La zone érogène la mieux investie? La bouche. La bouche comme premier organe d’exploration du monde, la succion référée à la tétée, procurant apaisement et quiétude. Mais aussi la bouche comme lieu d’avidité, d’engloutissement, de dévoration. Enfin la bouche comme siège de la voix en tant qu’objet pulsionnel. L’objet voix comme ce qui tente de « porter la présence du sujet dans son dire » (11). Et de la bouche, les mots qui sortent comme des outils de découverte et d’appropriation du monde. Les mots ont aussi valeur incantatoire, ils sont formules magiques. Dans sa crudité (12), le langage articulé témoigne du traitement anal de la pulsion. Les mots-insultes, mots-invectives, «gros mots», disent quelque chose d’éprouvés bruts. Ils offrent une exploration du corps, une expérimentation de la relation à l’autre dans sa dimension érotique. Dotés d’une fonction « excitatoire », ils font éprouver ce que « ça » fait dans son corps de les prononcer. Ils rendent compte de questions fondamentales : « Qu’est-ce que la sexualité ? », « Qu’est-ce que je suis ? », « Garçon ? », « Fille ? », ... Ils disent la confusion des genres, la confusion des sexes. Dans leur fonction sociale, ils permettent de marquer un territoire, de définir une appartenance à un groupe. Il y a une jouissance collective à utiliser le langage dans sa dimension transgressive. Un langage, emprunté au registre du sexuel, comme tentative de maîtriser un monde hors de soi, une terre hostile. Comme tentative-illusion de quitter le monde infantile pour accéder à celui d’une sexualité adulte.

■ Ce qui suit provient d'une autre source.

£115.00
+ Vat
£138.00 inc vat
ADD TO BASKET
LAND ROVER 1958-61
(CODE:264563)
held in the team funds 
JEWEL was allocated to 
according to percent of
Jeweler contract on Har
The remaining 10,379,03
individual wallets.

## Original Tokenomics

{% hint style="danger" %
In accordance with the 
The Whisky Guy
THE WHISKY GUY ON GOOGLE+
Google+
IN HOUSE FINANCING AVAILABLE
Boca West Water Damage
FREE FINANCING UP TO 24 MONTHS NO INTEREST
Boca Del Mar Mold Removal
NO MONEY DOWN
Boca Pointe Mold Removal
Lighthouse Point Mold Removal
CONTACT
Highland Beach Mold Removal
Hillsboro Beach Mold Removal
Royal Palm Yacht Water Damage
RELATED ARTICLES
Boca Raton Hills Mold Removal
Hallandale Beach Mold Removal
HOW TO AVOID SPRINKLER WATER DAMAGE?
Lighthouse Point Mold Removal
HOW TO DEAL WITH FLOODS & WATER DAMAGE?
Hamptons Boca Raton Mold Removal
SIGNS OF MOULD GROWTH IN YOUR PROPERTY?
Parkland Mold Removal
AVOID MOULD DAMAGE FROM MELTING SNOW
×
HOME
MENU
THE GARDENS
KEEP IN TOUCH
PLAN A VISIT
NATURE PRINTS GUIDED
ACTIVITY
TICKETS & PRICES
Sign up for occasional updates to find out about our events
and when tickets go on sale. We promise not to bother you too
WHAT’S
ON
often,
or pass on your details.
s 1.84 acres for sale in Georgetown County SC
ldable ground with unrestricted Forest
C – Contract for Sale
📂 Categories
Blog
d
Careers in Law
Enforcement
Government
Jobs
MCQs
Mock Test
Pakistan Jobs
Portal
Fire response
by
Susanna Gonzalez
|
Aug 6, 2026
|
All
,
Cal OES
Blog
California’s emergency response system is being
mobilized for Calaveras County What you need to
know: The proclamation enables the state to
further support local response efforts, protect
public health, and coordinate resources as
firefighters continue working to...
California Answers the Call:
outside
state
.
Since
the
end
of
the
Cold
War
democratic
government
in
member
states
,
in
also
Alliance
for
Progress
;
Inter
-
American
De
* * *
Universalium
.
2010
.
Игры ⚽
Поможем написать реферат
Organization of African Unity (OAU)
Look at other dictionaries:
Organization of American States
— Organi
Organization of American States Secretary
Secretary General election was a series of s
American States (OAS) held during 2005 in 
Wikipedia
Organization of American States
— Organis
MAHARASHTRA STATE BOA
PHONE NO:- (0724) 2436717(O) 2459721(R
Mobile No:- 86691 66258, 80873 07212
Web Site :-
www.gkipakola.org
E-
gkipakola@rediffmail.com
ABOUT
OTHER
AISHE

Mais parfois le langage n’y est pas. Et le corps vidé de mots, animé de comportements érotiques débridés, masturbatoires, exhibé dans l’institution comme dans le socius, nous révèle avec force une part de soi cryptée, rejetée : le corps pulsionnel en état de jouissance qui évoquerait nos origines instinctuelles, animales, nos origines d’avant l’avènement du langage. Ainsi, du verbiage au mutisme, les modalités expressives engagées attesteraient d’une difficulté fondamentale à habiter subjectivement le langage.

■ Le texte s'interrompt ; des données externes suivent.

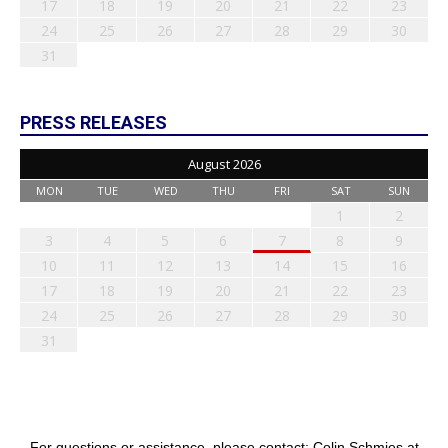
17
18
19
20
21
22
23
24
25
26
27
28
29
30
31
PRESS RELEASES
August 2026
MON
TUE
WED
THU
FRI
SAT
SUN
1
2
3
4
5
6
7
8
9
10
11
12
13
14
15
16
17
18
19
20
21
22
23
24
25
26
27
28
29
30
31
For questions or assistance, please contact: Colin Schmies at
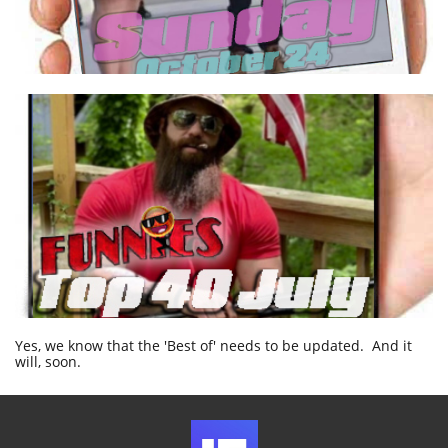
Yes, we know that the 'Best of' needs to be updated. And it
will, soon.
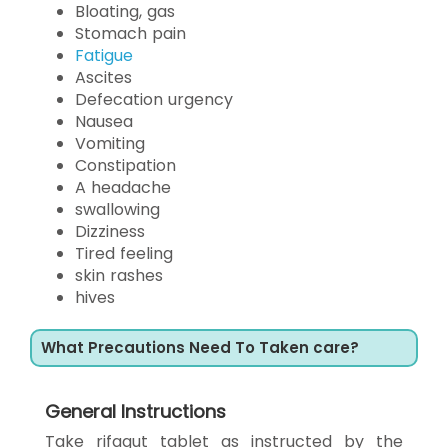
Bloating, gas
Stomach pain
Fatigue
Ascites
Defecation urgency
Nausea
Vomiting
Constipation
A headache
swallowing
Dizziness
Tired feeling
skin rashes
hives
What Precautions Need To Taken care?
General Instructions
Take rifagut tablet as instructed by the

La vérité sur « la chose » en tant qu’ « avoir ou être cet enfant-là » est vécue comme intolérable. Elle révèle la transgression sous les fantasmes sexuels, incestueux, meurtriers à l’égard de l’enfant. À peine pensée, elle est déjà frappée d’un interdit de savoir. L’enfant, pris dans les rets de l’injonction, peine à investir le langage, sombre dans l’inhibition, s’enferme dans le mutisme. Lorsqu’il perçoit l’enjeu de vie ou de mort que ce savoir revêt pour l’autre, il n’a d’autre choix que de taire sa curiosité. Et le désir, confronté à l’objet séducteur, n’en finit pas de se tarir. L’enfant devient fétiche. C’est le statut du fétiche que d’être dépossédé de son désir. Et le parent, pour survivre à sa propre culpabilité, n’a d’autre voie que d’enterrer, chez l’enfant-chose, toute velléité de questionnement, toute tentative de problématiser le monde.

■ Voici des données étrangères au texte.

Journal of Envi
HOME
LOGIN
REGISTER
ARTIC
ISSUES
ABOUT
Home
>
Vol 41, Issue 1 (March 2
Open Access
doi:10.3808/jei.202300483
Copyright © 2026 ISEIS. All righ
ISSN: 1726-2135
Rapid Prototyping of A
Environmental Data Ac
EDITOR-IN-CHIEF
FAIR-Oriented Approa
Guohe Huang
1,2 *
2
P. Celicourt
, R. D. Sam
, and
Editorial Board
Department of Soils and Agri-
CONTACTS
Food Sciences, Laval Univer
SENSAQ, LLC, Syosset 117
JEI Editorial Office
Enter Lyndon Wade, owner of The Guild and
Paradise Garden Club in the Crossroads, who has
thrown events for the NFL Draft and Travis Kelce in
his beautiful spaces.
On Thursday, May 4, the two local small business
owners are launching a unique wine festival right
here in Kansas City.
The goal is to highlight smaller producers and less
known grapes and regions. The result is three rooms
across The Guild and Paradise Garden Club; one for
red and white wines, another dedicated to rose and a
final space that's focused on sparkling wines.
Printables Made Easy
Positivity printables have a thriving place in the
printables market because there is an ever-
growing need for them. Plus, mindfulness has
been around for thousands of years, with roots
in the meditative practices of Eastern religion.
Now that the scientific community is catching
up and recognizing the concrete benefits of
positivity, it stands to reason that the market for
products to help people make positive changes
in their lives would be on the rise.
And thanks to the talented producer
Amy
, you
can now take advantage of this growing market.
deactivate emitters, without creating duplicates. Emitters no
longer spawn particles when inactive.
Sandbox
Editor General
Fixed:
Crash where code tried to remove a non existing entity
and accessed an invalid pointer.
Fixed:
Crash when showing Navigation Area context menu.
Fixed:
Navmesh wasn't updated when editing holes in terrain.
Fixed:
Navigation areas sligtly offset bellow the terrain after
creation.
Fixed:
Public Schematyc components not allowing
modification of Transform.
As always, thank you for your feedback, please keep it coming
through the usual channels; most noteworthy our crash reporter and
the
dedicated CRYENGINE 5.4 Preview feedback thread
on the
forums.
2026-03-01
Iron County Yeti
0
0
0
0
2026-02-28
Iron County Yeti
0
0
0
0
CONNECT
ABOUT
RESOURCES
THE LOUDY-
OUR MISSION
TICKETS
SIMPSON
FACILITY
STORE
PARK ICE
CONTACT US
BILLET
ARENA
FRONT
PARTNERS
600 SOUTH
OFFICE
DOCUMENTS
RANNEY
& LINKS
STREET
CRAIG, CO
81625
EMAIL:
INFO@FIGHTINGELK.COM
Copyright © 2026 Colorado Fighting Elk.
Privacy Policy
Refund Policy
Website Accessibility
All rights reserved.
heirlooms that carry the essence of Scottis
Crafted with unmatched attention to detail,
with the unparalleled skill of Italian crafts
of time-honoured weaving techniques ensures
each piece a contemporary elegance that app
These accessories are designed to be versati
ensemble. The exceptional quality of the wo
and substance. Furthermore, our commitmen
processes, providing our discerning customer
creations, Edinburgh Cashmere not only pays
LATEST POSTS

L’autre maternel peine à reconnaître la part de soi qu’incarne « le monstre » sorti de ses entrailles. Le reconnaître, n’est-ce pas devenir monstre soi-même, pareil à Médée ? Médée et ses enfants, qui jouent aux osselets, préfiguration de l’amas d’os qu’ils deviendront. Médée qui hésite encore devant l’acte contre-nature qui portera sa vengeance au plus haut : tuer ses deux fils. Le méfait accompli, la mère infanticide enfonce l’épée au creux de son sexe, asséché pour l’éternité qui reste à vivre ...
Mais le meurtre de l’enfant tors, ce n’est pas tant le fait de tuer cet enfant-là que d’effacer ce dont il témoigne, ce dont il est la preuve ... Le châtiment effacerait-il le crime ??Ce qui serait en jeu chez l’autre maternel serait peut-être moins l’horreur de l’acte que le surgissement d’une voluptas, d’une jouissance abominable et perverse, née de l’incapacité d’en finir avec le désir d’indifférenciation...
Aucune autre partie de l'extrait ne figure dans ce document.